Please copy the records exactly as they appear, with all pictures left out.
□ □ □ □ □ □ □
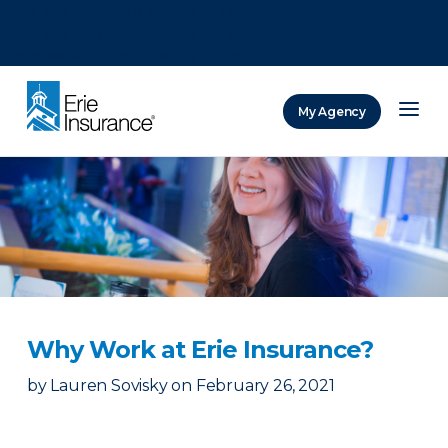
There was a problem loading this section.
There was a problem loading this section.
There was a problem loading this section.
My Agency
ERIE Insurance
Why Work at Erie Insurance?
by
Lauren Sovisky
on
February 26, 2021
□ □ □ □ □ □ □
- _Task answer_
There was a problem loading this section.
There was a problem loading this section.
There was a problem loading this section.
My Agency
ERIE Insurance
Why Work at Erie Insurance?
by
Lauren Sovisky
on
February 26, 2021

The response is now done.